[Items listed in a dataset]

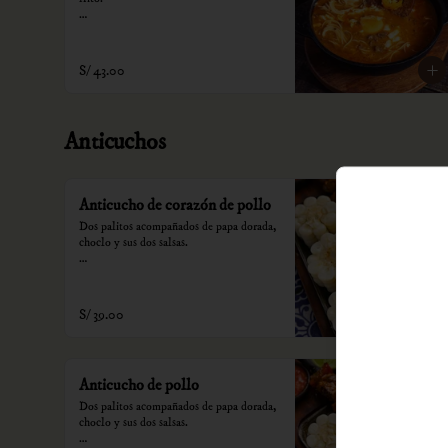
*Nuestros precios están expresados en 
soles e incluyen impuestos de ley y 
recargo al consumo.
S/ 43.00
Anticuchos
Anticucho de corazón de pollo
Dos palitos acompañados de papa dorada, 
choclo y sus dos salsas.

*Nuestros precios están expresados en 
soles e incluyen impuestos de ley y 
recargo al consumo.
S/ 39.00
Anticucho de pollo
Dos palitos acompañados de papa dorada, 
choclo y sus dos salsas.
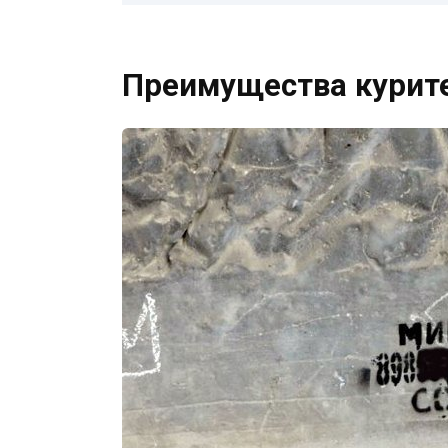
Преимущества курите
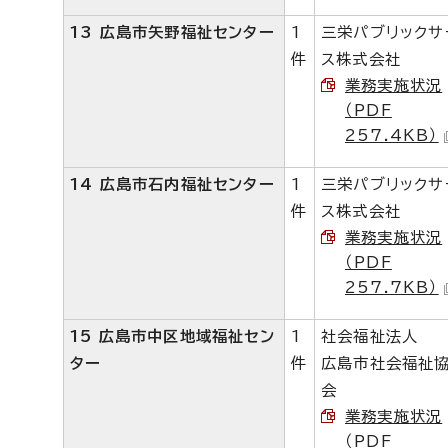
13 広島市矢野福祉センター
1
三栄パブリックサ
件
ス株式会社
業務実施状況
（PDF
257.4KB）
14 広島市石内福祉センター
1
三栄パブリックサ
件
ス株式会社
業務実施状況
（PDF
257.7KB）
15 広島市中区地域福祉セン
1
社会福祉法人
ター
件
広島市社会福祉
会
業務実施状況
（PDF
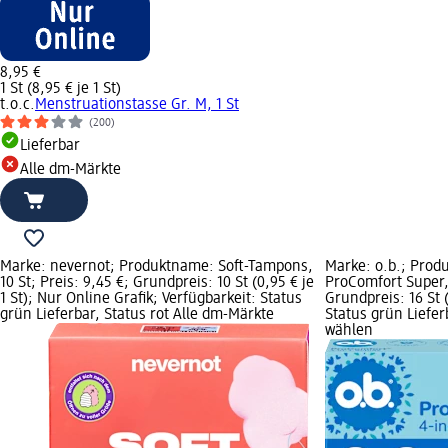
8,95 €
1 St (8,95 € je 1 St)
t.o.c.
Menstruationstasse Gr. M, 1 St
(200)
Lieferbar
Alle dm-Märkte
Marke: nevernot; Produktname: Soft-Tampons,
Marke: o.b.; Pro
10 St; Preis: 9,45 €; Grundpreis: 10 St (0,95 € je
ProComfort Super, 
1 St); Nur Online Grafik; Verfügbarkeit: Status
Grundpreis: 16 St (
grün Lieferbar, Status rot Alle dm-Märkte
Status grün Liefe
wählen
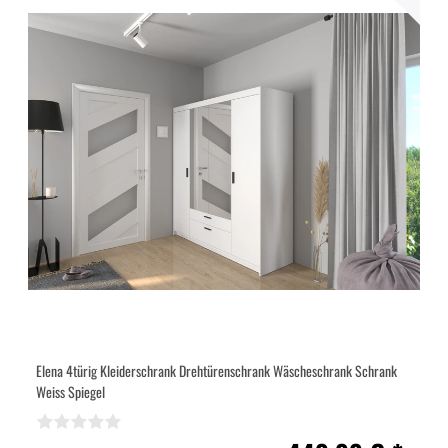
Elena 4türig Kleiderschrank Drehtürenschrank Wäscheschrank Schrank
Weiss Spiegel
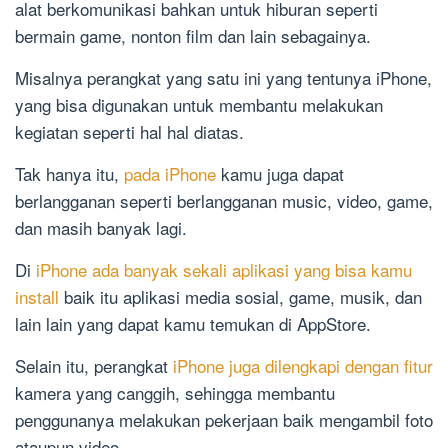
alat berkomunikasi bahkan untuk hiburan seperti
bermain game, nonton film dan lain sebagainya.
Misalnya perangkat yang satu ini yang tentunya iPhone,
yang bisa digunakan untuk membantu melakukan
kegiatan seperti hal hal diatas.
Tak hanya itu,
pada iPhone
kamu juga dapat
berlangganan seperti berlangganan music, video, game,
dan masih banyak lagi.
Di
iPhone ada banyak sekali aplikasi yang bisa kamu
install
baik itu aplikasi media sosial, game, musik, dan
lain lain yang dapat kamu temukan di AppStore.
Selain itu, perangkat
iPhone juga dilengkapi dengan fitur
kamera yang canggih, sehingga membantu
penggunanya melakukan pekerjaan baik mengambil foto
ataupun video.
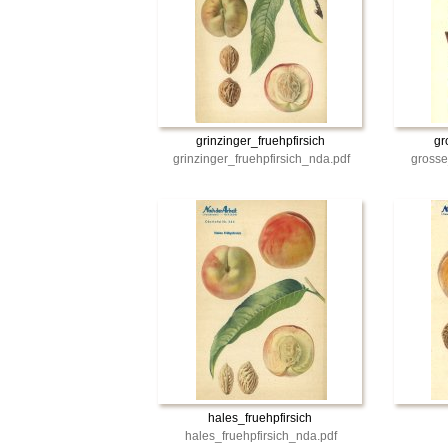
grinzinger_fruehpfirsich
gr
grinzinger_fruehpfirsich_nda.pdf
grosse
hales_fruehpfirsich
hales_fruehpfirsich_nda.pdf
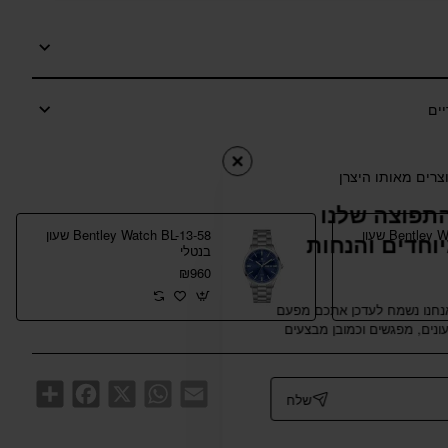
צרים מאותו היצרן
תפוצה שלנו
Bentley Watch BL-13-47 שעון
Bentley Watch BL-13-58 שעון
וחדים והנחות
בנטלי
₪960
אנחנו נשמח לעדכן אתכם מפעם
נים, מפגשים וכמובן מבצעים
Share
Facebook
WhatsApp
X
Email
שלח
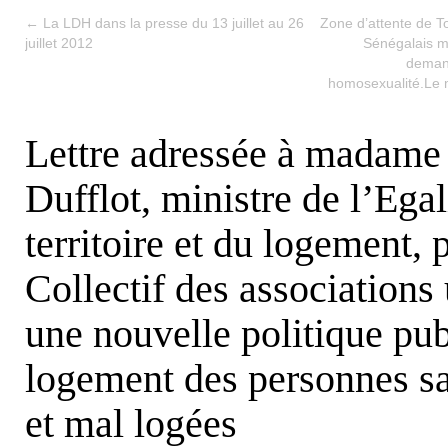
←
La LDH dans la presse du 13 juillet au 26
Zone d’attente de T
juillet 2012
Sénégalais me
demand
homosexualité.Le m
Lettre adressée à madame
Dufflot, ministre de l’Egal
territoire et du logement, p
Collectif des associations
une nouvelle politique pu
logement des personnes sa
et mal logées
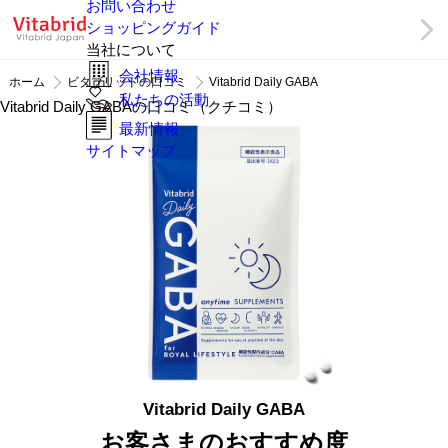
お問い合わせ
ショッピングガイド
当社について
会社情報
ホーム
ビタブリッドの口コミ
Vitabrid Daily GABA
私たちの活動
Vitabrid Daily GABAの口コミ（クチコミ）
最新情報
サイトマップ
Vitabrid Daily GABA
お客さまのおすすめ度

What needs to be done »
Gather every line from the entries above where the word "dapat" appears, and copy them.

Solution for this task »
kamu juga dapat
lain lain yang dapat kamu temukan di AppStore.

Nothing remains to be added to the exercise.